Title: Integrated Databases for Enhanced QALY/DALY-Based Economic Assessments of Traffic Accidents in Algeria
Description:
Introduction: Road traffic injuries pose a significant public health and economic burden in Algeria, particularly among young, active populations.
Despite the global adoption of DALY and QALY metrics for health planning, Algeria’s fragmented data systems hinder accurate burden estimation.
This paper proposes an integrated national database framework to enhance the reliability of BoD metrics, support evidence-based policymaking, and guide targeted interventions for improved road safety and health outcomes.
Objectives: This paper aims to develop a policy framework for integrating health, transport, and demographic data systems in Algeria to improve the accuracy of DALY and QALY metrics and support effective road traffic injury interventions.
Methods: This study uses a qualitative, policy-focused approach that combines comparative analysis and institutional feasibility assessment to improve DALY and QALY estimations in Algeria.
Drawing on secondary sources from WHO, IHME, and national agencies in Sweden and Australia, the methodology involves four steps: benchmarking international data systems, mapping Algeria’s current databases, analyzing stakeholder roles, and projecting improvements in BoD metrics from data integration.
The process aligns global best practices with Algeria’s institutional context to inform a practical framework for enhancing road injury data quality and supporting evidence-based public health and transport policy.
Results: The study revealed major obstacles to generating accurate DALY and QALY estimates in Algeria due to fragmented institutions, inconsistent technical standards, legal limitations, and human resource shortages.
Data on traffic injuries are dispersed across ministries with limited coordination or interoperability.
A proposed National Integrated Road Injury Data System (NIRIDS) addresses these issues through a modular, interoperable architecture linking health, police, mortality, and survey data.
Key stakeholders and governance structures are identified, with a phased implementation strategy beginning with urban pilots and scaling nationally.

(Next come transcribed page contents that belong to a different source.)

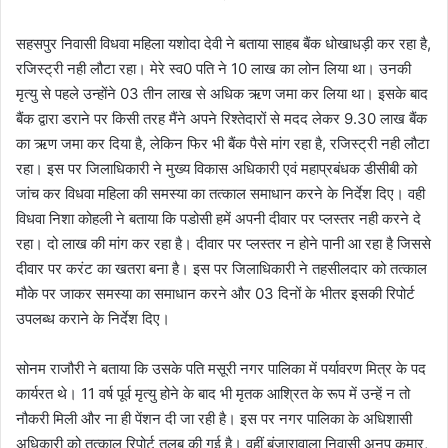
सहसपुर निवासी विधवा महिला यशोदा देवी ने बताया साहब बैंक धोखाधड़ी कर रहा है,
रजिस्ट्री नही लौटा रहा। मेरे स्व0 पति ने 10 लाख का लोन लिया था। उनकी
मृत्यु से पहले उन्होंने 03 तीन लाख से अधिक ऋण जमा कर लिया था। इसके बाद
बैंक द्वारा डराने पर किसी तरह मैंने अपने रिश्तेदारों से मदद लेकर 9.30 लाख बैंक
का ऋण जमा कर दिया है, लेकिन फिर भी बैंक पैसे मांग रहा है, रजिस्ट्री नही लौटा
रहा। इस पर जिलाधिकारी ने मुख्य विकास अधिकारी एवं महाप्रबंधक डीसीबी को
जांच कर विधवा महिला की समस्या का तत्काल समाधान करने के निर्देश दिए। वही
विधवा निशा कोहली ने बताया कि पडोसी हमें अपनी दीवार पर प्लस्तर नही करने दे
रहा। दो लाख की मांग कर रहा है। दीवार पर प्लस्तर न होने पानी आ रहा है जिससे
दीवार पर करंट का खतरा बना है। इस पर जिलाधिकारी ने तहसीलदार को तत्काल
मौके पर जाकर समस्या का समाधान करने और 03 दिनों के भीतर इसकी रिपोर्ट
उपलब्ध कराने के निर्देश दिए।
सोनम राजौरी ने बताया कि उसके पति मसूरी नगर पालिका में पर्यावरण मित्र के पद
कार्यरत थे। 11 वर्ष पूर्व मृत्यु होने के बाद भी मृतक आश्रित के रूप में उन्हें न तो
नौकरी मिली और ना ही पेंशन दी जा रही है। इस पर नगर पालिका के अधिशासी
अधिकारी को तत्काल रिपोर्ट तलब की गई है। वहीं बंजारावाला निवासी अनूप कुमार,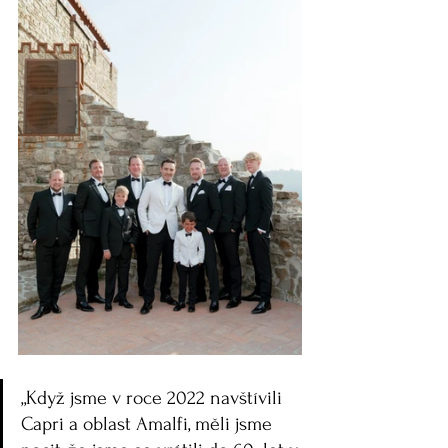
„Když jsme v roce 2022 navštívili 
Capri a oblast Amalfi, měli jsme 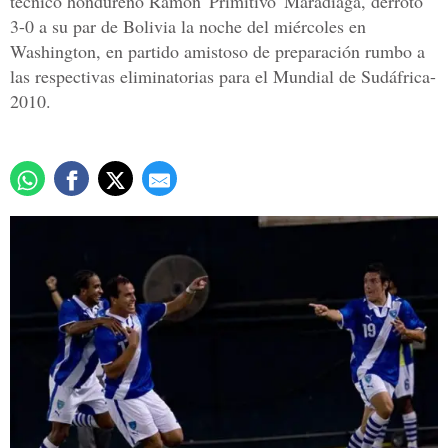
técnico hondureño Ramón 'Primitivo' Maradiaga, derrotó
3-0 a su par de Bolivia la noche del miércoles en
Washington, en partido amistoso de preparación rumbo a
las respectivas eliminatorias para el Mundial de Sudáfrica-
2010.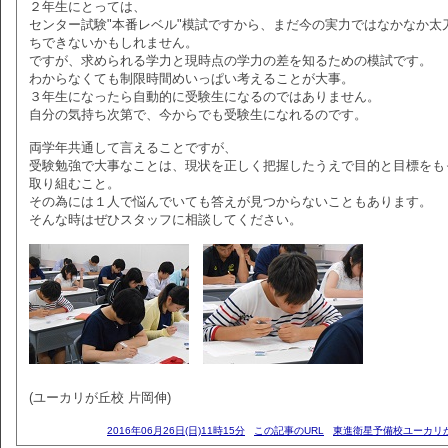
２年生にとっては、
センター試験"本番レベル"模試ですから、まだ今の実力ではなかなか太
ちできないかもしれません。
ですが、求められる学力と現時点の学力の差を知るための模試です。
わからなくても制限時間めいっぱい考えることが大事。
３年生になったら自動的に受験生になるのではありません。
自分の気持ち次第で、今からでも受験生になれるのです。
両学年共通して言えることですが、
受験勉強で大事なことは、現状を正しく把握したうえで目的と目標をも
取り組むこと。
その為には１人で悩んでいても答えが見つからないこともあります。
そんな時はぜひスタッフに相談してください。
(ユーカリが丘校 片岡伸)
2016年06月26日(日)11時15分
この記事のURL
東進衛星予備校ユーカリ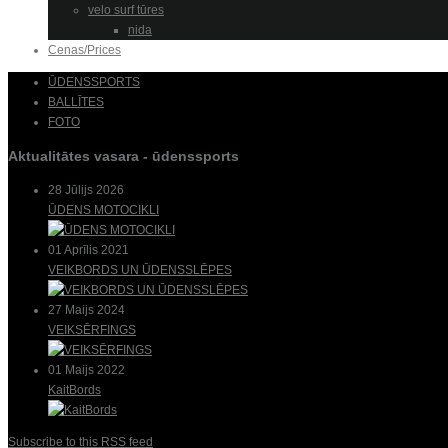
velo surf tūres
nida
Cenas/Prices
ŪDENSSPORTS
BALLĪTES
FOTO
Aktualitātes vasara - ūdenssports
28 Jūlijs 2026
ŪDENS MOTOCIKLI
01 Aprīlis 2021
VEIKBORDS UN ŪDENSSLĒPES
27 Maijs 2024
VEIKSĒRFINGS
01 Maijs 2022
KaitBords
Subscribe to this RSS feed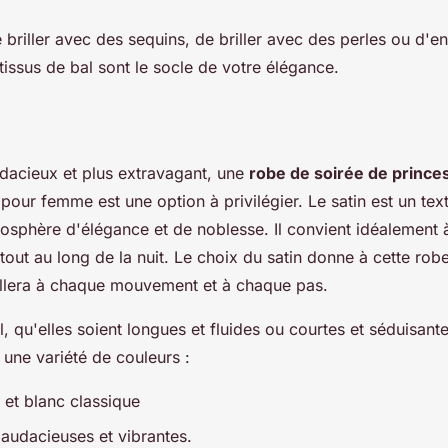
e briller avec des sequins, de briller avec des perles ou d'
 tissus de bal sont le socle de votre élégance.
udacieux et plus extravagant, une
robe de soirée de prince
 pour femme est une option à privilégier. Le satin est un texti
sphère d'élégance et de noblesse. Il convient idéalement 
n tout au long de la nuit. Le choix du satin donne à cette rob
rillera à chaque mouvement et à chaque pas.
, qu'elles soient longues et fluides ou courtes et séduisante
une variété de couleurs :
r et blanc classique
audacieuses et vibrantes.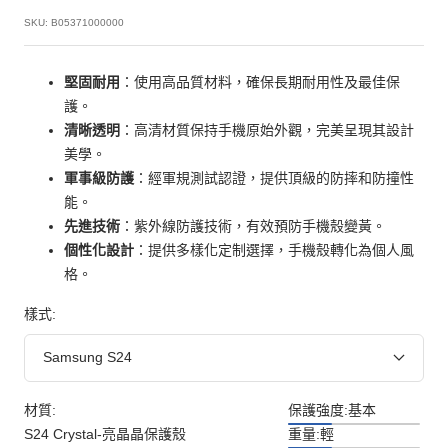
價
SKU:
B05371000000
堅固耐用
：使用高品質材料，確保長期耐用性及最佳保
護。
清晰透明
：高清材質保持手機原始外觀，完美呈現其設計
美學。
軍事級防護
：經軍規測試認證，提供頂級的防摔和防撞性
能。
先進技術
：紫外線防護技術，有效預防手機殼變黃。
個性化設計
：提供多樣化定制選擇，手機殼轉化為個人風
格。
樣式:
Samsung S24
材質:
保護強度:
基本
S24 Crystal-亮晶晶保護殼
重量:
輕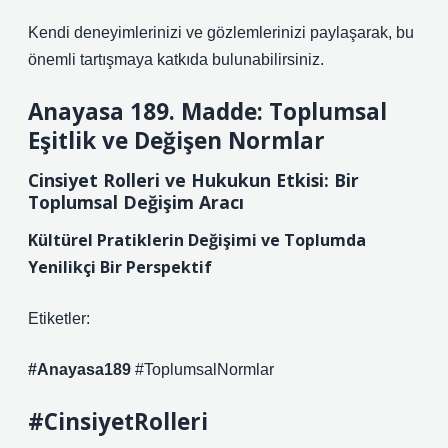
Kendi deneyimlerinizi ve gözlemlerinizi paylaşarak, bu
önemli tartışmaya katkıda bulunabilirsiniz.
Anayasa 189. Madde: Toplumsal
Eşitlik ve Değişen Normlar
Cinsiyet Rolleri ve Hukukun Etkisi: Bir
Toplumsal Değişim Aracı
Kültürel Pratiklerin Değişimi ve Toplumda
Yenilikçi Bir Perspektif
Etiketler:
#Anayasa189
#ToplumsalNormlar
#CinsiyetRolleri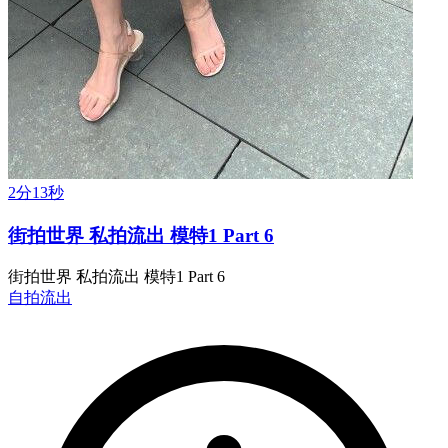
2分13秒
街拍世界 私拍流出 模特1 Part 6
街拍世界 私拍流出 模特1 Part 6
自拍流出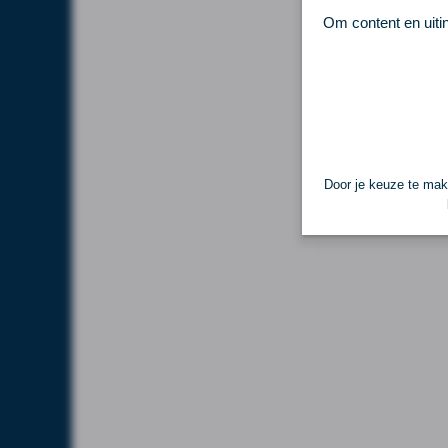
Om content en uiti
Door je keuze te make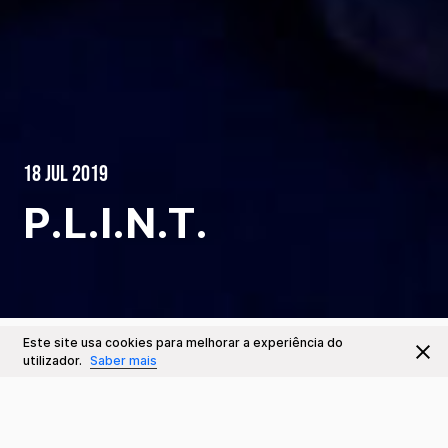
18 Jul 2019
P.L.I.N.T.
Este site usa cookies para melhorar a experiência do
Este Evento já decorreu
Ir para
utilizador.
Saber mais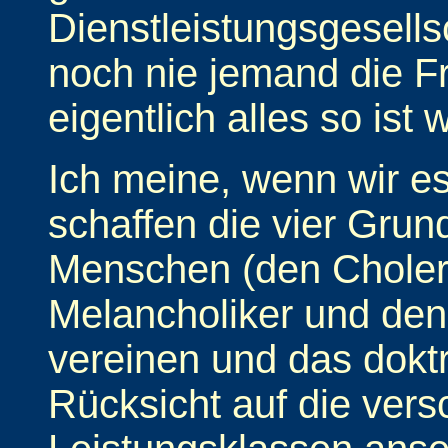
Dienstleistungsgesells
noch nie jemand die F
eigentlich alles so ist w
Ich meine, wenn wir e
schaffen die vier Gru
Menschen (den Choleri
Melancholiker und den
vereinen und das doktr
Rücksicht auf die ver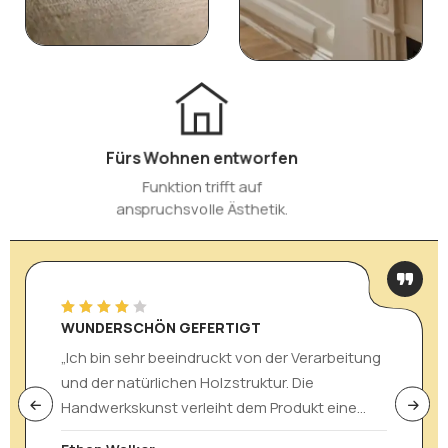
Zuverlässige Lieferung
Sorgfältig behandelt vom Versand
bis zur Haustür.
PERFEKT ZUM VERSCHENKEN
„Das Besteckset wirkt elegant, robust und ist
wunderschön verarbeitet. Es eignet sich auch
hervorragend als hochwertiges und
durchdachtes Geschenk für besondere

The framework emphasizes secure data sharing, digital infrastructure upgrades, and the need for strong political and institutional commitment.
Conclusions: Algeria must modernize its approach to road traffic injury prevention through integrated, data-driven systems.
Establishing NIRIDS, supported by legal reform, governance structures, digital infrastructure, and international partnerships, will enable accurate BoD metrics, guide resource allocation, and improve health policy, safety interventions, and long-term outcomes.